START Material provided

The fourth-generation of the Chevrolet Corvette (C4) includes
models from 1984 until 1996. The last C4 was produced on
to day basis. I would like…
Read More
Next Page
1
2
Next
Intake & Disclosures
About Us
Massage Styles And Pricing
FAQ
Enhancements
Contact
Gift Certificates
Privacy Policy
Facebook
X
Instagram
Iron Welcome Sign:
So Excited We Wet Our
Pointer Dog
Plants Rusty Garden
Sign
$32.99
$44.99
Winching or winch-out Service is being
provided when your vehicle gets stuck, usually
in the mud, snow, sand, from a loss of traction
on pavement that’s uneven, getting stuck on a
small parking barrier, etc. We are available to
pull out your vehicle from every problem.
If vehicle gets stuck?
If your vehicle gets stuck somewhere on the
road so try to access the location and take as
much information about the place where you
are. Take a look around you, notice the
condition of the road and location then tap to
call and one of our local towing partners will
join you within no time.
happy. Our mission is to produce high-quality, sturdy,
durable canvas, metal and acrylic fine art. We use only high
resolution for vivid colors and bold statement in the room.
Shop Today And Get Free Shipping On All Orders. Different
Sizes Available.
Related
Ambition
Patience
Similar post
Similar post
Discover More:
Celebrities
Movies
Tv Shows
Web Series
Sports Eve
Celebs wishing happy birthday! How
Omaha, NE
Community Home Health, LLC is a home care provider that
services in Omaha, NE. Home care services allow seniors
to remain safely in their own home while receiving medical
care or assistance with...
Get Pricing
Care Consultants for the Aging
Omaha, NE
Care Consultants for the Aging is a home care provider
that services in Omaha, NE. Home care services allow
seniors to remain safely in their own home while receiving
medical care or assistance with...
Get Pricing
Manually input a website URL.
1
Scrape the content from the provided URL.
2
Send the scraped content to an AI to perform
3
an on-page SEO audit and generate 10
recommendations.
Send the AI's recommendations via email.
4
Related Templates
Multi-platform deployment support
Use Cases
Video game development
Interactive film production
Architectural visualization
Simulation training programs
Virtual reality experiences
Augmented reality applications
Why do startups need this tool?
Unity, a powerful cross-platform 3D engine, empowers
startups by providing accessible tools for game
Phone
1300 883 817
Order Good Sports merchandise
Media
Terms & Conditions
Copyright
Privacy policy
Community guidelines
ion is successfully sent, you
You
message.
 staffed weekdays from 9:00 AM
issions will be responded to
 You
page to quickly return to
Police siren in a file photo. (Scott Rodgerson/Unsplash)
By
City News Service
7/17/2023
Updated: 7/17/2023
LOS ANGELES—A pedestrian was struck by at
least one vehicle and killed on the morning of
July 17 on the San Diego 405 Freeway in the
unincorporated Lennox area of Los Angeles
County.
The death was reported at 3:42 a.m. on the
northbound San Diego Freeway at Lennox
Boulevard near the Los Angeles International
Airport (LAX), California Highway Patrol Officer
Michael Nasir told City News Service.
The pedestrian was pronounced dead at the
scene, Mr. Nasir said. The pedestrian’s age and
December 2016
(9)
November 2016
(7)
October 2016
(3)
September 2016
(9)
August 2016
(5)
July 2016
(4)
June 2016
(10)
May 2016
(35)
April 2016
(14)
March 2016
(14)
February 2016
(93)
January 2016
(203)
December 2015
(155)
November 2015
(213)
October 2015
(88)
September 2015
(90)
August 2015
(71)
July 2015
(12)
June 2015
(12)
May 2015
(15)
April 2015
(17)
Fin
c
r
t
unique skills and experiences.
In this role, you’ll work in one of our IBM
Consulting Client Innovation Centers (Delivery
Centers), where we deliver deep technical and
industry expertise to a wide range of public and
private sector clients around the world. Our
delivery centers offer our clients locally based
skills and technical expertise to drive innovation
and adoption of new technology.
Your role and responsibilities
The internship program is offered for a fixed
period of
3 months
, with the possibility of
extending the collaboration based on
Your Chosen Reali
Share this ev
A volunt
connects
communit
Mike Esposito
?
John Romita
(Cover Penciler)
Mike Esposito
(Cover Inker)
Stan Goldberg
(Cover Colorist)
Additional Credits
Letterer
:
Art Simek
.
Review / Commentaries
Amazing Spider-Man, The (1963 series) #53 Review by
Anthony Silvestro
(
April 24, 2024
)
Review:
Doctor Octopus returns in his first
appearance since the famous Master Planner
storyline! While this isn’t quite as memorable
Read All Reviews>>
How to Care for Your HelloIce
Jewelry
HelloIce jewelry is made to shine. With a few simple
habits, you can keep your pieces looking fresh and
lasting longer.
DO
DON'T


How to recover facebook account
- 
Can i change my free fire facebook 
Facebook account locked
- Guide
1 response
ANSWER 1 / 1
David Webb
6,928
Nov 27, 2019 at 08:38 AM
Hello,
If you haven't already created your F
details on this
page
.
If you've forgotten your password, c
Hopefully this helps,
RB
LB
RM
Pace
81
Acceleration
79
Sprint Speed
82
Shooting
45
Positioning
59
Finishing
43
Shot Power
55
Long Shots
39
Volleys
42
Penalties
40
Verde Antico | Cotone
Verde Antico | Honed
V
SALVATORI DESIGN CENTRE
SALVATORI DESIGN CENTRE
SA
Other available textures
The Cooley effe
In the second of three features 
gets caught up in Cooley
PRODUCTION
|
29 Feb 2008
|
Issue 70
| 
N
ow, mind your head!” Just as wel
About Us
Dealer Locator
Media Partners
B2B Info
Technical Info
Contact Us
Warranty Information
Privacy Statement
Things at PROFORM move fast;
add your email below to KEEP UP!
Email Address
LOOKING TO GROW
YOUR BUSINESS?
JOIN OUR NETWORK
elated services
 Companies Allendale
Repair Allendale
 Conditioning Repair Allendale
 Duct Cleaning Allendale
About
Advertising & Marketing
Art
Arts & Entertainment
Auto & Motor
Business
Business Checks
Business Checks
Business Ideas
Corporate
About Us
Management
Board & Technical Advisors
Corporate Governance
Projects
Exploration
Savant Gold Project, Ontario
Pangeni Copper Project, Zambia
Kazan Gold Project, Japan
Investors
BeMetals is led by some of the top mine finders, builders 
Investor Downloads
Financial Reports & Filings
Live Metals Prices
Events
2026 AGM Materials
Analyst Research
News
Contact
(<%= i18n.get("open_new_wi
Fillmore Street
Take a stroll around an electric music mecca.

END Material provided

Having gone through the data above, repeat it exactly.

Solved problem ▸
The fourth-generation of the Chevrolet Corvette (C4) includes
models from 1984 until 1996. The last C4 was produced on
to day basis. I would like…
Read More
Next Page
1
2
Next
Intake & Disclosures
About Us
Massage Styles And Pricing
FAQ
Enhancements
Contact
Gift Certificates
Privacy Policy
Facebook
X
Instagram
Iron Welcome Sign:
So Excited We Wet Our
Pointer Dog
Plants Rusty Garden
Sign
$32.99
$44.99
Winching or winch-out Service is being
provided when your vehicle gets stuck, usually
in the mud, snow, sand, from a loss of traction
on pavement that’s uneven, getting stuck on a
small parking barrier, etc. We are available to
pull out your vehicle from every problem.
If vehicle gets stuck?
If your vehicle gets stuck somewhere on the
road so try to access the location and take as
much information about the place where you
are. Take a look around you, notice the
condition of the road and location then tap to
call and one of our local towing partners will
join you within no time.
happy. Our mission is to produce high-quality, sturdy,
durable canvas, metal and acrylic fine art. We use only high
resolution for vivid colors and bold statement in the room.
Shop Today And Get Free Shipping On All Orders. Different
Sizes Available.
Related
Ambition
Patience
Similar post
Similar post
Discover More:
Celebrities
Movies
Tv Shows
Web Series
Sports Eve
Celebs wishing happy birthday! How
Omaha, NE
Community Home Health, LLC is a home care provider that
services in Omaha, NE. Home care services allow seniors
to remain safely in their own home while receiving medical
care or assistance with...
Get Pricing
Care Consultants for the Aging
Omaha, NE
Care Consultants for the Aging is a home care provider
that services in Omaha, NE. Home care services allow
seniors to remain safely in their own home while receiving
medical care or assistance with...
Get Pricing
Manually input a website URL.
1
Scrape the content from the provided URL.
2
Send the scraped content to an AI to perform
3
an on-page SEO audit and generate 10
recommendations.
Send the AI's recommendations via email.
4
Related Templates
Multi-platform deployment support
Use Cases
Video game development
Interactive film production
Architectural visualization
Simulation training programs
Virtual reality experiences
Augmented reality applications
Why do startups need this tool?
Unity, a powerful cross-platform 3D engine, empowers
startups by providing accessible tools for game
Phone
1300 883 817
Order Good Sports merchandise
Media
Terms & Conditions
Copyright
Privacy policy
Community guidelines
ion is successfully sent, you
You
message.
 staffed weekdays from 9:00 AM
issions will be responded to
 You
page to quickly return to
Police siren in a file photo. (Scott Rodgerson/Unsplash)
By
City News Service
7/17/2023
Updated: 7/17/2023
LOS ANGELES—A pedestrian was struck by at
least one vehicle and killed on the morning of
July 17 on the San Diego 405 Freeway in the
unincorporated Lennox area of Los Angeles
County.
The death was reported at 3:42 a.m. on the
northbound San Diego Freeway at Lennox
Boulevard near the Los Angeles International
Airport (LAX), California Highway Patrol Officer
Michael Nasir told City News Service.
The pedestrian was pronounced dead at the
scene, Mr. Nasir said. The pedestrian’s age and
December 2016
(9)
November 2016
(7)
October 2016
(3)
September 2016
(9)
August 2016
(5)
July 2016
(4)
June 2016
(10)
May 2016
(35)
April 2016
(14)
March 2016
(14)
February 2016
(93)
January 2016
(203)
December 2015
(155)
November 2015
(213)
October 2015
(88)
September 2015
(90)
August 2015
(71)
July 2015
(12)
June 2015
(12)
May 2015
(15)
April 2015
(17)
Fin
c
r
t
unique skills and experiences.
In this role, you’ll work in one of our IBM
Consulting Client Innovation Centers (Delivery
Centers), where we deliver deep technical and
industry expertise to a wide range of public and
private sector clients around the world. Our
delivery centers offer our clients locally based
skills and technical expertise to drive innovation
and adoption of new technology.
Your role and responsibilities
The internship program is offered for a fixed
period of
3 months
, with the possibility of
extending the collaboration based on
Your Chosen Reali
Share this ev
A volunt
connects
communit
Mike Esposito
?
John Romita
(Cover Penciler)
Mike Esposito
(Cover Inker)
Stan Goldberg
(Cover Colorist)
Additional Credits
Letterer
:
Art Simek
.
Review / Commentaries
Amazing Spider-Man, The (1963 series) #53 Review by
Anthony Silvestro
(
April 24, 2024
)
Review:
Doctor Octopus returns in his first
appearance since the famous Master Planner
storyline! While this isn’t quite as memorable
Read All Reviews>>
How to Care for Your HelloIce
Jewelry
HelloIce jewelry is made to shine. With a few simple
habits, you can keep your pieces looking fresh and
lasting longer.
DO
DON'T


How to recover facebook account
- 
Can i change my free fire facebook 
Facebook account locked
- Guide
1 response
ANSWER 1 / 1
David Webb
6,928
Nov 27, 2019 at 08:38 AM
Hello,
If you haven't already created your F
details on this
page
.
If you've forgotten your password, c
Hopefully this helps,
RB
LB
RM
Pace
81
Acceleration
79
Sprint Speed
82
Shooting
45
Positioning
59
Finishing
43
Shot Power
55
Long Shots
39
Volleys
42
Penalties
40
Verde Antico | Cotone
Verde Antico | Honed
V
SALVATORI DESIGN CENTRE
SALVATORI DESIGN CENTRE
SA
Other available textures
The Cooley effe
In the second of three features 
gets caught up in Cooley
PRODUCTION
|
29 Feb 2008
|
Issue 70
| 
N
ow, mind your head!” Just as wel
About Us
Dealer Locator
Media Partners
B2B Info
Technical Info
Contact Us
Warranty Information
Privacy Statement
Things at PROFORM move fast;
add your email below to KEEP UP!
Email Address
LOOKING TO GROW
YOUR BUSINESS?
JOIN OUR NETWORK
elated services
 Companies Allendale
Repair Allendale
 Conditioning Repair Allendale
 Duct Cleaning Allendale
About
Advertising & Marketing
Art
Arts & Entertainment
Auto & Motor
Business
Business Checks
Business Checks
Business Ideas
Corporate
About Us
Management
Board & Technical Advisors
Corporate Governance
Projects
Exploration
Savant Gold Project, Ontario
Pangeni Copper Project, Zambia
Kazan Gold Project, Japan
Investors
BeMetals is led by some of the top mine finders, builders 
Investor Downloads
Financial Reports & Filings
Live Metals Prices
Events
2026 AGM Materials
Analyst Research
News
Contact
(<%= i18n.get("open_new_wi
Fillmore Street
Take a stroll around an electric music mecca.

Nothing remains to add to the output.